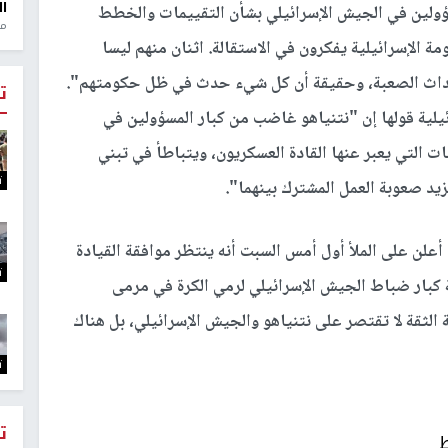
ال
ؤولين في الجيش الإسرائيلي بشأن التقييمات والخطط
منذ 1
 الأقل في الحكومة الإسرائيلية يفكرون في الاستقالة. اثنان منهم ليسا
أحداث الصعبة، وحقيقة أن كل شيء حدث في ظل حكومتهم".
ت
ية قولها إن "نتنياهو غاضب من كبار المسؤولين في
ت التي يعبر عنها القادة العسكريون، ويتباطأ في تبني
ت
زيد صعوبة العمل المشترك بينهما".
علن على الملأ أول أمس السبت أنه ينتظر موافقة القيادة
ت
 كبار ضباط الجيش الإسرائيلي لرمي الكرة في مرمى
 الثقة لا تقتصر على نتنياهو والجيش الإسرائيلي، بل هناك
ت
ت
ط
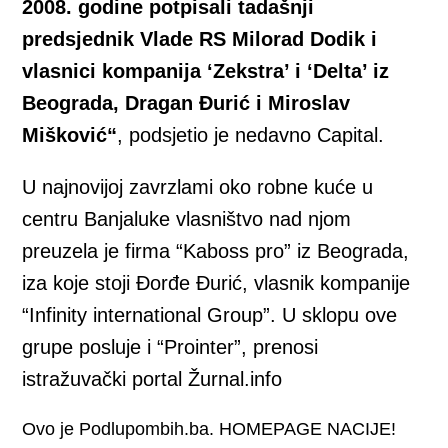
2008. godine potpisali tadašnji
predsjednik Vlade RS Milorad Dodik i
vlasnici kompanija ‘Zekstra’ i ‘Delta’ iz
Beograda, Dragan Đurić i Miroslav
Mišković“
, podsjetio je nedavno Capital.
U najnovijoj zavrzlami oko robne kuće u
centru Banjaluke vlasništvo nad njom
preuzela je firma “Kaboss pro” iz Beograda,
iza koje stoji Đorđe Đurić, vlasnik kompanije
“Infinity international Group”. U sklopu ove
grupe posluje i “Prointer”, prenosi
istražuvački portal Žurnal.info
Ovo je Podlupombih.ba. HOMEPAGE NACIJE!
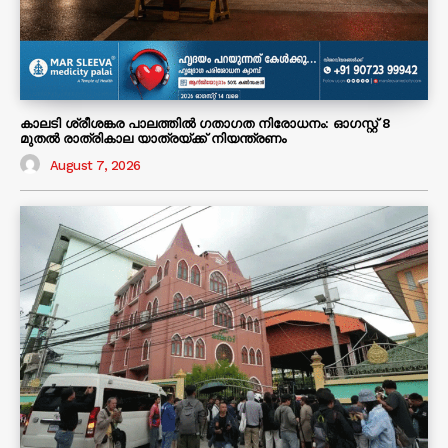
കാലടി ശ്രീശങ്കര പാലത്തിൽ ഗതാഗത നിരോധനം: ഓഗസ്റ്റ് 8
മുതൽ രാത്രികാല യാത്രയ്ക്ക് നിയന്ത്രണം
August 7, 2026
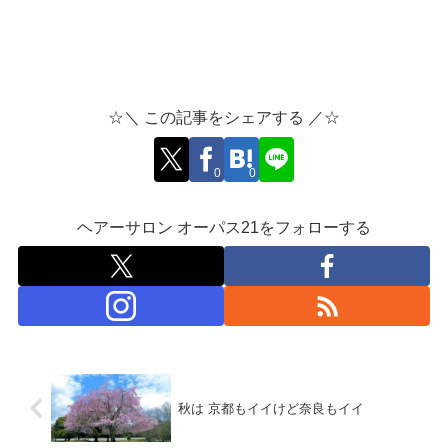
☆＼ この記事をシェアする ／☆
0
0
ヘアーサロン オーパス21をフォローする
秋は 京都もイイけど奈良もイイ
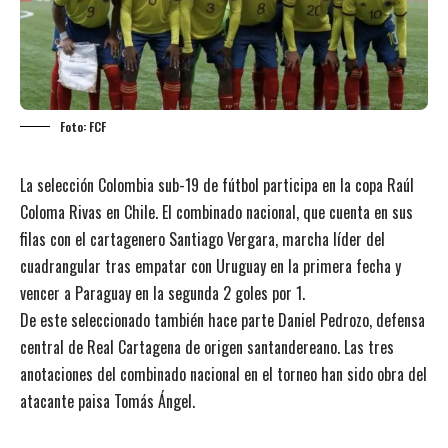
Foto: FCF
La selección Colombia sub-19 de fútbol participa en la copa Raúl
Coloma Rivas en Chile. El combinado nacional, que cuenta en sus
filas con el cartagenero Santiago Vergara, marcha líder del
cuadrangular tras empatar con Uruguay en la primera fecha y
vencer a Paraguay en la segunda 2 goles por 1.
De este seleccionado también hace parte Daniel Pedrozo, defensa
central de Real Cartagena de origen santandereano. Las tres
anotaciones del combinado nacional en el torneo han sido obra del
atacante paisa Tomás Ángel.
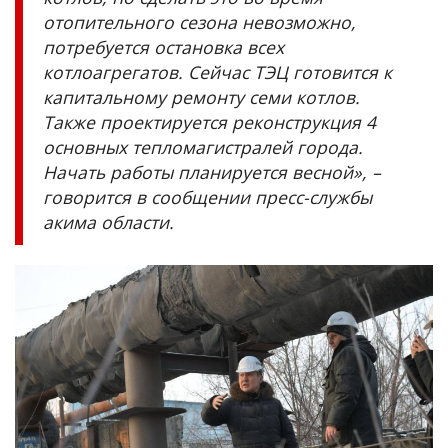
отопительного сезона невозможно,
потребуется остановка всех
котлоагрегатов. Сейчас ТЭЦ готовится к
капитальному ремонту семи котлов.
Также проектируется реконструкция 4
основных тепломагистралей города.
Начать работы планируется весной», –
говорится в сообщении пресс-службы
акима области.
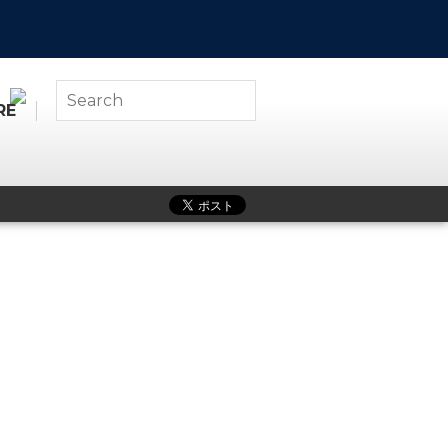
RE
WEB SHOP
ABOUT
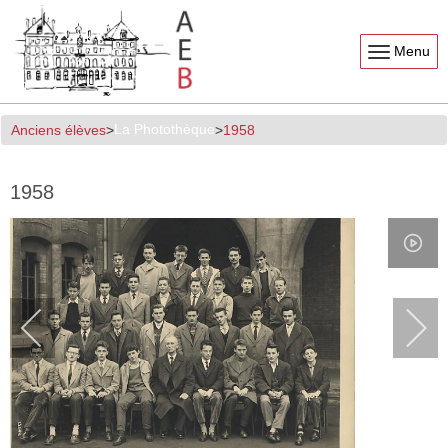
Menu
La Photothèque
Anciens élèves
1958
1958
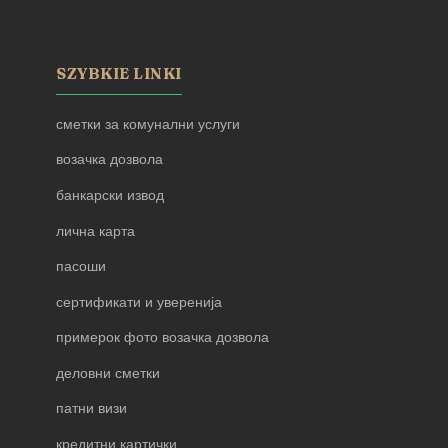
SZYBKIE LINKI
сметки за комунални услуги
возачка дозвола
банкарски извод
лична карта
пасоши
сертификати и уверенија
примерок фото возачка дозвола
деловни сметки
патни визи
кредитни картички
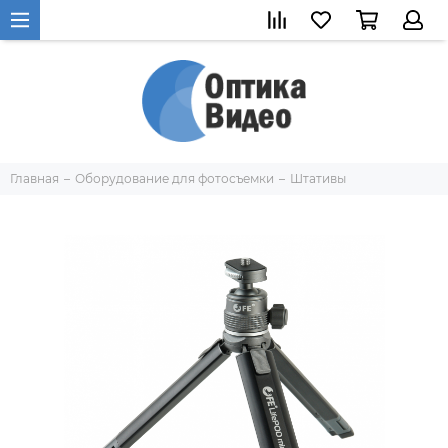
Главная
Оборудование для фотосъемки
Штативы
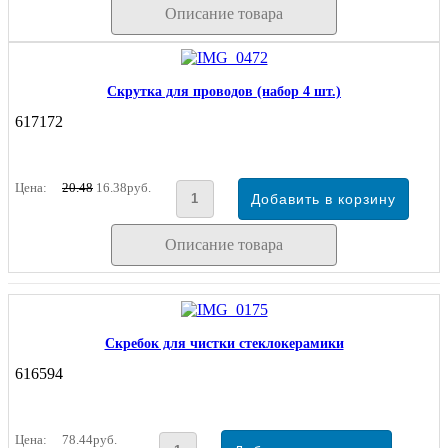
Описание товара
Скрутка для проводов (набор 4 шт.)
617172
Цена:
20.48
16.38руб.
Описание товара
Скребок для чистки стеклокерамики
616594
Цена:
78.44руб.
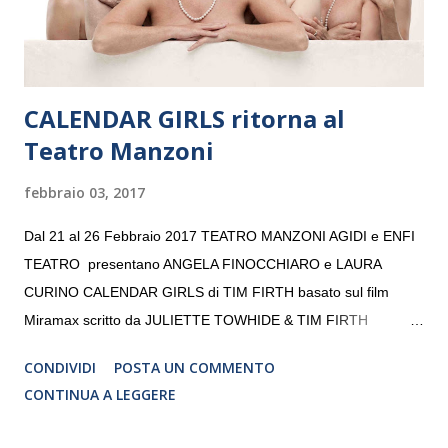
da un prestigioso consiglio di consulent...
CALENDAR GIRLS ritorna al
Teatro Manzoni
febbraio 03, 2017
Dal 21 al 26 Febbraio 2017 TEATRO MANZONI AGIDI e ENFI
TEATRO presentano ANGELA FINOCCHIARO e LAURA
CURINO CALENDAR GIRLS di TIM FIRTH basato sul film
Miramax scritto da JULIETTE TOWHIDE & TIM FIRTH
Traduzione e adattamento STEFANIA BERTOLA Regia
CONDIVIDI
POSTA UN COMMENTO
CRISTINA PEZZOLI
CONTINUA A LEGGERE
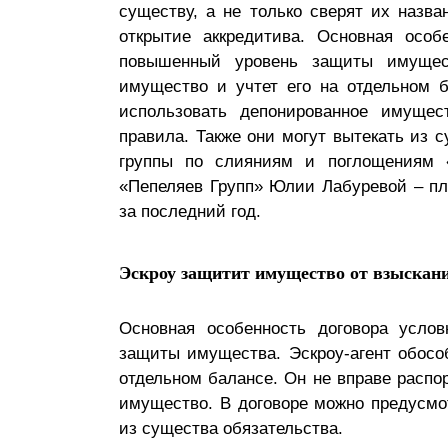
существу, а не только сверят их назва
Почему «Пепеляев Групп»?
открытие аккредитива. Основная особ
повышенный уровень защиты имущест
Обращение Управляющего
имущество и учтет его на отдельном 
Партнера
использовать депонированное имущес
правила. Также они могут вытекать из с
Социальная
группы по слияниям и поглощениям 
ответственность
«Пепеляев Групп» Юлии Лабуревой – пл
за последний год.
Эскроу защитит имущество от взыскани
Основная особенность договора усло
защиты имущества. Эскроу-агент обосо
отдельном балансе. Он не вправе распо
имущество. В договоре можно предусмот
из существа обязательства.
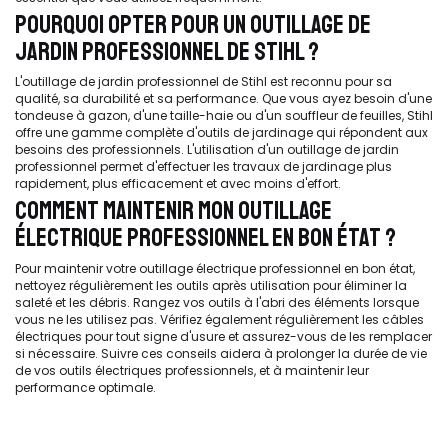
POURQUOI OPTER POUR UN OUTILLAGE DE
JARDIN PROFESSIONNEL DE STIHL ?
L'outillage de jardin professionnel de Stihl est reconnu pour sa
qualité, sa durabilité et sa performance. Que vous ayez besoin d'une
tondeuse à gazon, d'une taille-haie ou d'un souffleur de feuilles, Stihl
offre une gamme complète d'outils de jardinage qui répondent aux
besoins des professionnels. L'utilisation d'un outillage de jardin
professionnel permet d'effectuer les travaux de jardinage plus
rapidement, plus efficacement et avec moins d'effort.
COMMENT MAINTENIR MON OUTILLAGE
ÉLECTRIQUE PROFESSIONNEL EN BON ÉTAT ?
Pour maintenir votre outillage électrique professionnel en bon état,
nettoyez régulièrement les outils après utilisation pour éliminer la
saleté et les débris. Rangez vos outils à l'abri des éléments lorsque
vous ne les utilisez pas. Vérifiez également régulièrement les câbles
électriques pour tout signe d'usure et assurez-vous de les remplacer
si nécessaire. Suivre ces conseils aidera à prolonger la durée de vie
de vos outils électriques professionnels, et à maintenir leur
performance optimale.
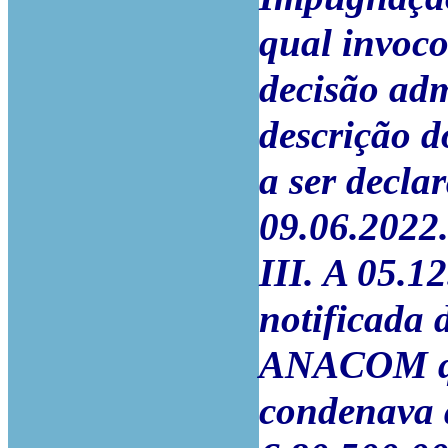
qual invoco
decisão adm
descrição d
a ser decla
09.06.2022
III. A 05.1
notificada 
ANACOM qu
condenava 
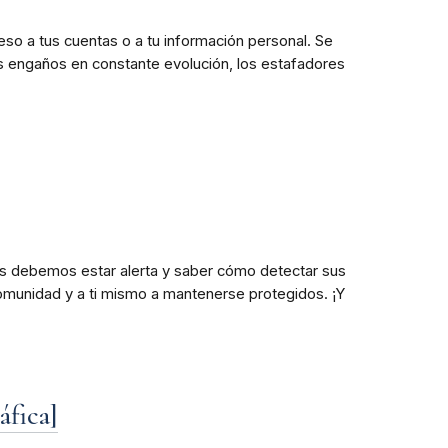
so a tus cuentas o a tu información personal. Se
s engaños en constante evolución, los estafadores
os debemos estar alerta y saber cómo detectar sus
omunidad y a ti mismo a mantenerse protegidos. ¡Y
áfica]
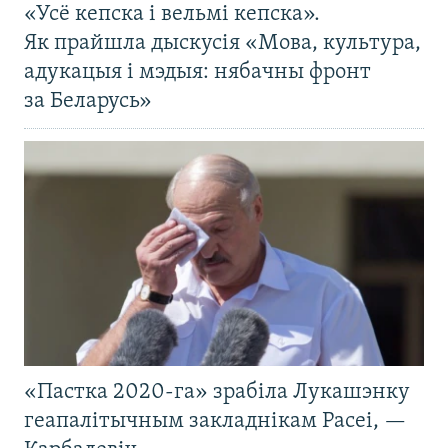
«Усё кепска і вельмі кепска».
Як прайшла дыскусія «Мова, культура,
адукацыя і мэдыя: нябачны фронт
за Беларусь»
«Пастка 2020-га» зрабіла Лукашэнку
геапалітычным закладнікам Расеі, —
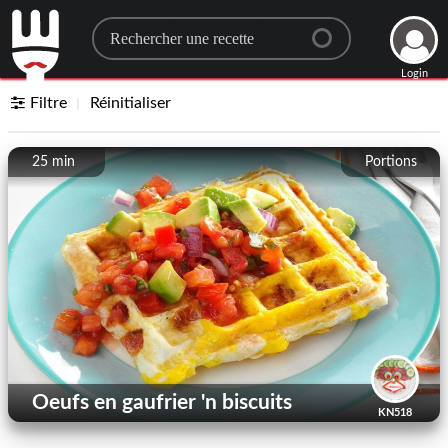
Search for a recipe
Login
Filtre
Réinitialiser
25 min
Portions
Oeufs en gaufrier 'n biscuits
KN518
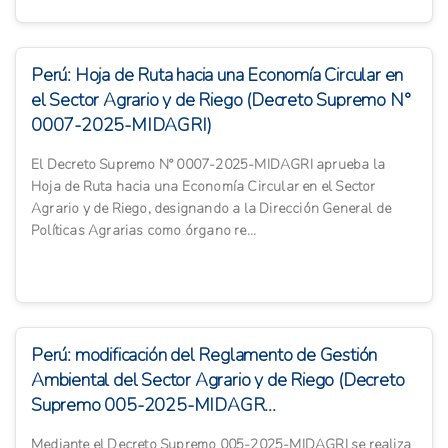
Perú: Hoja de Ruta hacia una Economía Circular en
el Sector Agrario y de Riego (Decreto Supremo N°
0007-2025-MIDAGRI)
El Decreto Supremo N° 0007-2025-MIDAGRI aprueba la
Hoja de Ruta hacia una Economía Circular en el Sector
Agrario y de Riego, designando a la Dirección General de
Políticas Agrarias como órgano re...
Perú: modificación del Reglamento de Gestión
Ambiental del Sector Agrario y de Riego (Decreto
Supremo 005-2025-MIDAGR...
Mediante el Decreto Supremo 005-2025-MIDAGRI se realiza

-*-

Please restate the entries word for word. Skip the pictures.

ال
ؤولين في الجيش الإسرائيلي بشأن التقييمات والخطط
منذ 1
 الأقل في الحكومة الإسرائيلية يفكرون في الاستقالة. اثنان منهم ليسا
أحداث الصعبة، وحقيقة أن كل شيء حدث في ظل حكومتهم".
ت
ية قولها إن "نتنياهو غاضب من كبار المسؤولين في
ت التي يعبر عنها القادة العسكريون، ويتباطأ في تبني
ت
زيد صعوبة العمل المشترك بينهما".
علن على الملأ أول أمس السبت أنه ينتظر موافقة القيادة
ت
 كبار ضباط الجيش الإسرائيلي لرمي الكرة في مرمى
 الثقة لا تقتصر على نتنياهو والجيش الإسرائيلي، بل هناك
ت
ت
ط
2008. godine potpisali tadašnji
predsjednik Vlade RS Milorad Dodik i
vlasnici kompanija ‘Zekstra’ i ‘Delta’ iz
Beograda, Dragan Đurić i Miroslav
Mišković“
, podsjetio je nedavno Capital.
U najnovijoj zavrzlami oko robne kuće u
centru Banjaluke vlasništvo nad njom
preuzela je firma “Kaboss pro” iz Beograda,
iza koje stoji Đorđe Đurić, vlasnik kompanije
“Infinity international Group”. U sklopu ove
grupe posluje i “Prointer”, prenosi
istražuvački portal Žurnal.info
Ovo je Podlupombih.ba. HOMEPAGE NACIJE!
കാലടി ശ്രീശങ്കര പാലത്തിൽ ഗതാഗത നിരോധനം: ഓഗസ്റ്റ് 8
മുതൽ രാത്രികാല യാത്രയ്ക്ക് നിയന്ത്രണം
August 7, 2026
☆＼ この記事をシェアする ／☆
0
0
ヘアーサロン オーパス21をフォローする
秋は 京都もイイけど奈良もイイ
Foto: FCF
La selección Colombia sub-19 de fútbol participa en la copa Raúl
Coloma Rivas en Chile. El combinado nacional, que cuenta en sus
filas con el cartagenero Santiago Vergara, marcha líder del
cuadrangular tras empatar con Uruguay en la primera fecha y
vencer a Paraguay en la segunda 2 goles por 1.
De este seleccionado también hace parte Daniel Pedrozo, defensa
central de Real Cartagena de origen santandereano. Las tres
anotaciones del combinado nacional en el torneo han sido obra del
atacante paisa Tomás Ángel.
отопительного сезона невозможно,
потребуется остановка всех
котлоагрегатов. Сейчас ТЭЦ готовится к
капитальному ремонту семи котлов.
Также проектируется реконструкция 4
основных тепломагистралей города.
Начать работы планируется весной», –
говорится в сообщении пресс-службы
акима области.
RE
WEB SHOP
ABOUT
Menu
La Photothèque
Anciens élèves
1958
1958
SZYBKIE LINKI
сметки за комунални услуги
возачка дозвола
банкарски извод
лична карта
пасоши
сертификати и уверенија
примерок фото возачка дозвола
деловни сметки
патни визи
кредитни картички
Главная
Оборудование для фотосъемки
Штативы
Описание товара
Скрутка для проводов (набор 4 шт.)
617172
Цена:
20.48
16.38руб.
Описание товара
Скребок для чистки стеклокерамики
616594
Цена:
78.44руб.
da un prestigioso consiglio di consulent...
CALENDAR GIRLS ritorna al
Teatro Manzoni
febbraio 03, 2017
Dal 21 al 26 Febbraio 2017 TEATRO MANZONI AGIDI e ENFI
TEATRO presentano ANGELA FINOCCHIARO e LAURA
CURINO CALENDAR GIRLS di TIM FIRTH basato sul film
Miramax scritto da JULIETTE TOWHIDE & TIM FIRTH
Traduzione e adattamento STEFANIA BERTOLA Regia
CONDIVIDI
POSTA UN COMMENTO
CRISTINA PEZZOLI
CONTINUA A LEGGERE
существу, а не только сверят их назва
Почему «Пепеляев Групп»?
открытие аккредитива. Основная особ
повышенный уровень защиты имущест
Обращение Управляющего
имущество и учтет его на отдельном 
Партнера
использовать депонированное имущес
правила. Также они могут вытекать из с
Социальная
группы по слияниям и поглощениям 
ответственность
«Пепеляев Групп» Юлии Лабуревой – пл
за последний год.
Эскроу защитит имущество от взыскани
Основная особенность договора усло
защиты имущества. Эскроу-агент обосо
отдельном балансе. Он не вправе распо
имущество. В договоре можно предусмот
из существа обязательства.
POURQUOI OPTER POUR UN OUTILLAGE DE
JARDIN PROFESSIONNEL DE STIHL ?
L'outillage de jardin professionnel de Stihl est reconnu pour sa
qualité, sa durabilité et sa performance. Que vous ayez besoin d'une
tondeuse à gazon, d'une taille-haie ou d'un souffleur de feuilles, Stihl
offre une gamme complète d'outils de jardinage qui répondent aux
besoins des professionnels. L'utilisation d'un outillage de jardin
professionnel permet d'effectuer les travaux de jardinage plus
rapidement, plus efficacement et avec moins d'effort.
COMMENT MAINTENIR MON OUTILLAGE
ÉLECTRIQUE PROFESSIONNEL EN BON ÉTAT ?
Pour maintenir votre outillage électrique professionnel en bon état,
nettoyez régulièrement les outils après utilisation pour éliminer la
saleté et les débris. Rangez vos outils à l'abri des éléments lorsque
vous ne les utilisez pas. Vérifiez également régulièrement les câbles
électriques pour tout signe d'usure et assurez-vous de les remplacer
si nécessaire. Suivre ces conseils aidera à prolonger la durée de vie
de vos outils électriques professionnels, et à maintenir leur
performance optimale.
qual invoco
decisão adm
descrição d
a ser decla
09.06.2022
III. A 05.1
notificada 
ANACOM qu
condenava 
so a tus cuentas o a tu información personal. Se
s engaños en constante evolución, los estafadores
os debemos estar alerta y saber cómo detectar sus
omunidad y a ti mismo a mantenerse protegidos. ¡Y
áfica]
«Усё кепска і вельмі кепска».
Як прайшла дыскусія «Мова, культура,
адукацыя і мэдыя: нябачны фронт
за Беларусь»
«Пастка 2020-га» зрабіла Лукашэнку
геапалітычным закладнікам Расеі, —
Search for a recipe
Login
Filtre
Réinitialiser
25 min
Portions
Oeufs en gaufrier 'n biscuits
KN518
Perú: Hoja de Ruta hacia una Economía Circular en
el Sector Agrario y de Riego (Decreto Supremo N°
0007-2025-MIDAGRI)
El Decreto Supremo N° 0007-2025-MIDAGRI aprueba la
Hoja de Ruta hacia una Economía Circular en el Sector
Agrario y de Riego, designando a la Dirección General de
Políticas Agrarias como órgano re...
Perú: modificación del Reglamento de Gestión
Ambiental del Sector Agrario y de Riego (Decreto
Supremo 005-2025-MIDAGR...
Mediante el Decreto Supremo 005-2025-MIDAGRI se realiza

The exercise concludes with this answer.